Strong at Everything, Weak at Nothing, Rick Osbourne

by Daniel · 0 comments

This is a wonderful piece by my friend, Rick Osbourne of

Enjoy, Dan ☺

Strong at Everything, Weak at Nothing!
Reconciling Self Interest and Altruism

I confess, I want to be strong (i.e. independent, self-reliant, resilient)* at everything and weak at nothing. And furthermore I confess that I’ve never met another human being who wants to be weak at anything. In other words, every person I’ve ever known wants to be strong at everything and weak at nothing. There are no exceptions to this rule.

Physically Strong
In my vocabulary, strong is always good, while weak is always bad, regardless of what you’re talking about. For example, I want to be physically strong in order to run fast and far, jump high (tall buildings in a single bound), move quickly from side to side, climb tall mountains, and to rescue damsels in distress.

Mentally Strong
I also want to be strong mentally. I want to be able to read great literature whether it’s the Bible, the Koran, Shakespeare, Milton, Melville, Whitman, Twain, or Faulkner and understand everything I read. I want to be able to handle numbers like a human computer. And I want to be able to appreciate Beethoven, and Billy Joel, Mozart and Mellencamp, and express myself clearly, concisely, insightfully, and in Technicolor when and if the occasion calls for it. Yes, mental strength is a great virtue in my book.

Spiritually, Socially, Emotionally, and Psychologically Strong
I also want to be spiritually, socially, emotionally, and psychologically strong, and there’s absolutely nothing at which I want to be weak. In this sense I, like all humans want to be Superman, Uberman, or God, who is by definition the alpha and the omega, the top and the bottom, the essence of essences, and obviously strong at everything and weak at nothing.

Exponentially Stronger and Stronger
But alas, as an individual human, my strength has limitations. I’m not Superman, Uberman, or God, and I never expect to be. On the other hand I’ve also discovered that when I help someone else become stronger, I can actually feel my own strength increasing.
In fact when one person is helping another become stronger over time, that relationship is generally considered to be unique. In my experience, most people don’t have many of these kinds of relationships in their lives. And when they do have one it stands out as something special and it’s valued highly by both parties. It’s the essence of a genuine teacher-pupil (coach-player) relationship, and the only reason some people stay in the education field at all.
Furthermore, when I help a number of others become stronger, I find that my own strength increases even more significantly. And when those others go out and help others become stronger, my strength increases exponentially.

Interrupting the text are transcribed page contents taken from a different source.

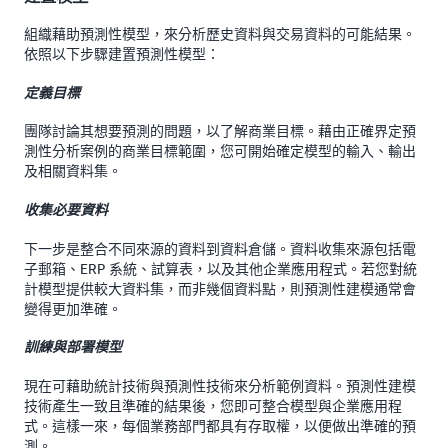
組織藉助預測性模型，來分析歷史資料與交易資料的可能結果。
依照以下步驟建置預測性模型：
定義目標
團隊討論其想要預測的問題，以了解商業目標。藉由正確界定預
測性分析案例的商業目標範圍，您可開始確定模型的輸入、輸出
及相關資料集。
收集必要資料
下一步是整合不同來源的資料到資料倉儲。資料收集來源包括電
子郵箱、ERP 系統、試算表，以及其他企業應用程式。若您對統
計模型提供較大資料集，而非幾個資料點，則預測性建模通常會
變得更加準確。
訓練與部署模型
現在可藉助統計技術與預測性技術來分析範例資料。預測性建模
技術產生一致且準確的結果後，您即可整合模型與企業應用程
式。這樣一來，每個業務部門都具有存取權，以便做出準確的預
測。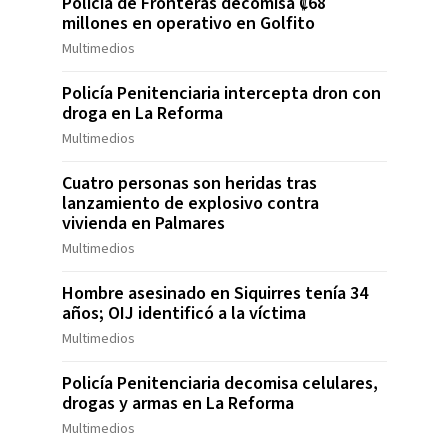
Policía de Fronteras decomisa ₡68
millones en operativo en Golfito
Multimedios
Policía Penitenciaria intercepta dron con
droga en La Reforma
Multimedios
Cuatro personas son heridas tras
lanzamiento de explosivo contra
vivienda en Palmares
Multimedios
Hombre asesinado en Siquirres tenía 34
años; OIJ identificó a la víctima
Multimedios
Policía Penitenciaria decomisa celulares,
drogas y armas en La Reforma
Multimedios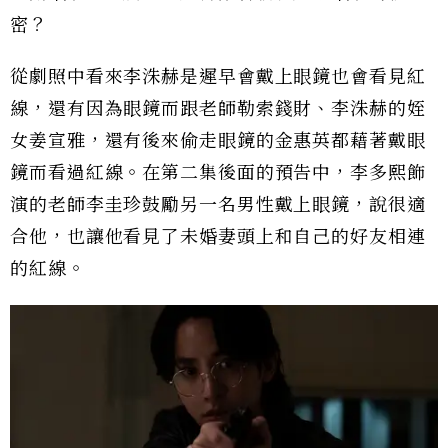
密？
從劇照中看來李洙赫是遲早會戴上眼鏡也會看見紅
線，還有因為眼鏡而跟老師勒索錢財、李洙赫的姪
女姜宣雅，還有後來偷走眼鏡的金惠英都藉著戴眼
鏡而看過紅線。在第二集後面的預告中，李多熙飾
演的老師李圭珍鼓勵另一名男性戴上眼鏡，說很適
合他，也讓他看見了未婚妻頭上和自己的好友相連
的紅線。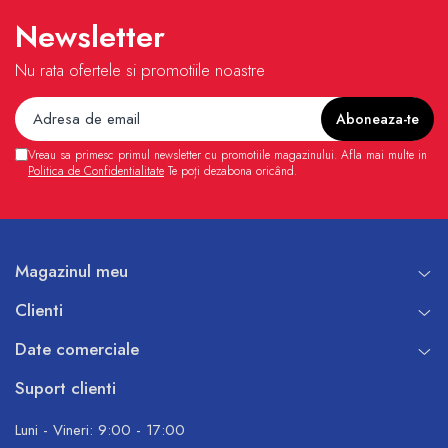
Newsletter
Nu rata ofertele si promotiile noastre
Vreau sa primesc primul newsletter cu promotiile magazinului. Afla mai multe in
Politica de Confidentialitate
Te poți dezabona oricând.
Magazinul meu
Clienti
Date comerciale
Suport clienti
Luni - Vineri: 9:00 - 17:00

In the midst of such a multi-level pursuit of strength, the very idea of growing stronger becomes contagious, it rubs off on others, and it spreads like a virus, a spark in a bone dry forest.

From Contagious to Radioactive
When enough people are helping enough other people grow stronger in a variety of ways, the entire atmosphere becomes super charged, super contagious, and it evolves into another stage that I like to describe as “Radioactive.” Yes, when a group moves beyond contagiousness and into Radioactiveness, you’ll see a tipping point, a movement (i.e. civil rights, feminism), a miracle. And in the midst of this kind of miraculous experience you’ll come frighteningly close to knowing yourself and God in the most fully human sense.

*The Relativity of Strength
In this essay we’re using the term strength in a relative sense. That is to say, someone who carries a heavy load needs a lot more strength than someone who carries a light load. For example, there are two people capable of doing 10 pull ups. One of them weighs 200 lbs and the other weighs only 100 lbs. Regardless of the fact that the 200 pound fellow needs twice as much brute strength to perform the same 10 pull ups, their relative strength is exactly the same. And if the bigger guy loses 50 pounds of excess weight, his performance and his relative strength will increase significantly even though his brute strength remains unchanged.

**The Purpose of Strength
The purpose of strength in this essay is to underwrite and insure freedom, independence, self reliance, integrity, and dignity of the individual, to avoid him/her ever becoming a burden on others, and to maximize his/her odds of being able to help others grow stronger week after week, month after month, year after year. And it specifically aims to discourage and to undermine privilege or hierarchy of any kind. This is the kind of strength that a democracy is built on.